Correct, composition functions are invoked at init time to determine dep graphs - nothing at run time. Here is a fleshed out working example of the approach you have above - we have to move the selection in to a solid since those are the only thing invoked at run time https://dagster.phacility.com/P21
Theres maybe another approach where you use
- the ability to subselect solids for execution (most easily achieved using `PresetDefinition`s) to turn on and off different input nodes. That seems a little trickier given the example you have of wanting to choose A, B, or combined[A,B] but is another option.
I will look into both options, thank you for the insights!
Thank you very much for the work you put into it!
Here is what the solid_subset version could look like https://dagster.phacility.com/P22
Hi Alex, just so I understand correctly: In your first example (P21), all solids will always run and A and B will be generated even if they are not needed, correct? In your second example (P22), we are not able to use selective_pipeline.build_sub_pipeline in conjunction with the config, i.e. build a sub-pipeline based on config values, right?
But I guess in the first case, one could make generation of A and B dependent on a config value, as well.
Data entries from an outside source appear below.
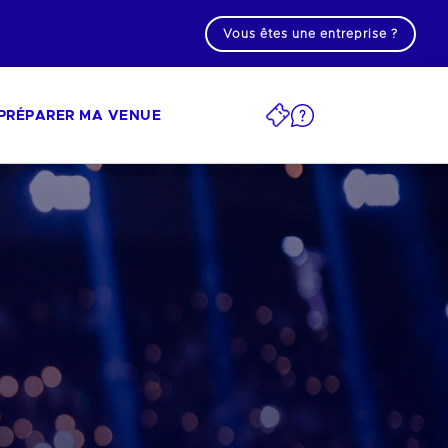
Vous êtes une entreprise ?
PRÉPARER MA VENUE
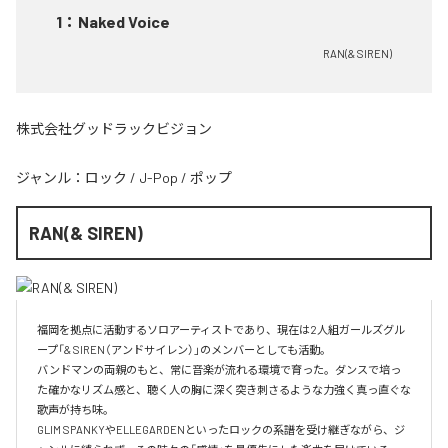
1
：
Naked Voice
RAN(& SIREN)
株式会社グッドラックビジョン
ジャンル：
ロック
/
J-Pop
/
ポップ
RAN(& SIREN)
福岡を拠点に活動するソロアーティストであり、現在は2人組ガールズグル
ープ「& SIREN（アンドサイレン）」のメンバーとしても活動。

バンドマンの両親のもと、常に音楽が流れる環境で育った。ダンスで培っ
た確かなリズム感と、聴く人の胸に深く突き刺さるような力強く真っ直ぐな
歌声が持ち味。

GLIM SPANKYやELLEGARDENといったロックの系譜を受け継ぎながら、ジ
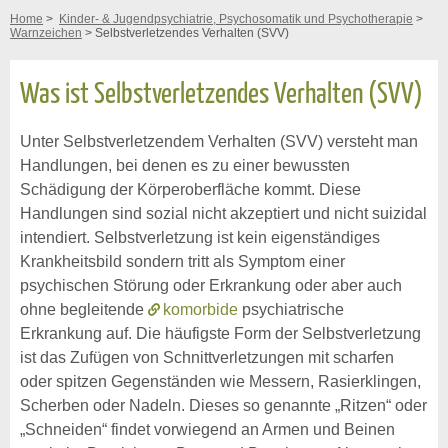
Home
>
Kinder- & Jugendpsychiatrie, Psychosomatik und Psychotherapie
>
Warnzeichen
> Selbstverletzendes Verhalten (SVV)
Was ist Selbstverletzendes Verhalten (SVV)
Unter Selbstverletzendem Verhalten (SVV) versteht man
Handlungen, bei denen es zu einer bewussten
Schädigung der Körperoberfläche kommt. Diese
Handlungen sind sozial nicht akzeptiert und nicht suizidal
intendiert. Selbstverletzung ist kein eigenständiges
Krankheitsbild sondern tritt als Symptom einer
psychischen Störung oder Erkrankung oder aber auch
ohne begleitende
komorbide
psychiatrische
Erkrankung auf. Die häufigste Form der Selbstverletzung
ist das Zufügen von Schnittverletzungen mit scharfen
oder spitzen Gegenständen wie Messern, Rasierklingen,
Scherben oder Nadeln. Dieses so genannte „Ritzen“ oder
„Schneiden“ findet vorwiegend an Armen und Beinen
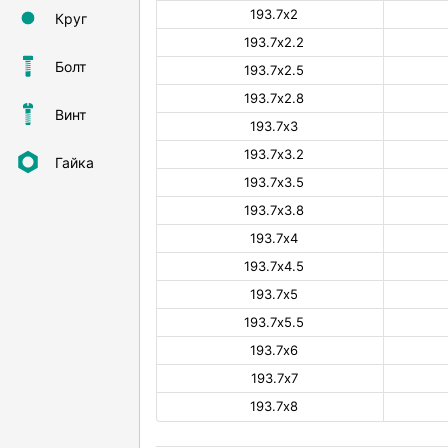
193.7х2
Круг
193.7х2.2
Болт
193.7х2.5
193.7х2.8
Винт
193.7х3
193.7х3.2
Гайка
193.7х3.5
193.7х3.8
193.7х4
193.7х4.5
193.7х5
193.7х5.5
193.7х6
193.7х7
193.7х8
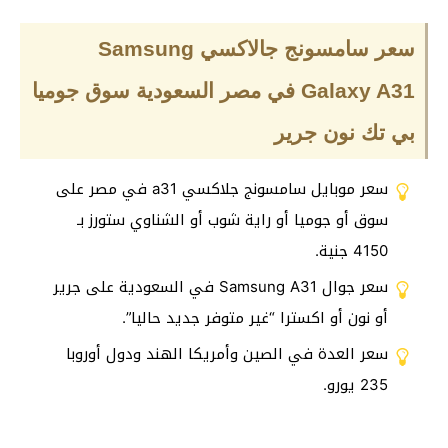
سعر سامسونج جالاكسي Samsung
Galaxy A31 في مصر السعودية سوق جوميا
بي تك نون جرير
سعر موبايل سامسونج جلاكسي a31 في مصر على
سوق أو جوميا أو راية شوب أو الشناوي ستورز بـ
4150 جنية.
سعر جوال Samsung A31 في السعودية على جرير
أو نون أو اكسترا “غير متوفر جديد حاليا”.
سعر العدة في الصين وأمريكا الهند ودول أوروبا
235 يورو.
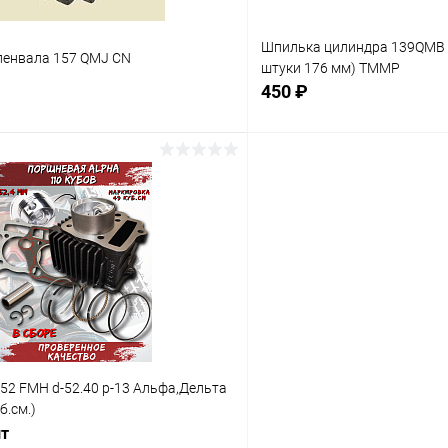
Шпилька цилиндра 139QMB (
ленвала 157 QMJ CN
штуки 176 мм) TMMP
450 ₽
В корз
В корзину
Сравнение
В избранное
ое
В наличии
52 FMH d-52.40 p-13 Альфа,Дельта
б.см.)
шт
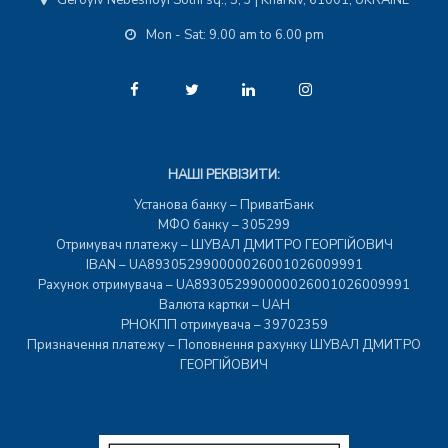
Geroyiv Nebesnoyi Sotni sq., 5, 3 | Kharkiv, 61001, UKRAINE
Mon - Sat: 9.00 am to 6.00 pm
НАШІ РЕКВІЗИТИ:
Установа банку – ПриватБанк
МФО банку – 305299
Отримувач платежу – ШУВАЛ ДМИТРО ГЕОРГІЙОВИЧ
IBAN – UA893052990000026001026009991
Рахунок отримувача – UA893052990000026001026009991
Валюта картки – UAH
РНОКПП отримувача – 39702359
Призначення платежу – Поповнення рахунку ШУВАЛ ДМИТРО
ГЕОРГІЙОВИЧ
It's a bit of a hack but should at least prevent paying to get data that is not needed
A and B will be generated even if they are not needed, correct?
Correct but you could imagine how you could add per solid config and use the config mapping in the composite to turn off generation completely without having that “leak” out of the created composite.
build a sub-pipeline based on config values, right?
Correct - though you could create `PresetDefinition`s for the different set-ups which would still have a reasonable dev experience - though that assumes the permutations of what you want to turn on / off are small.
Let me know if any of that needs any extra clarification
Cool, SGTM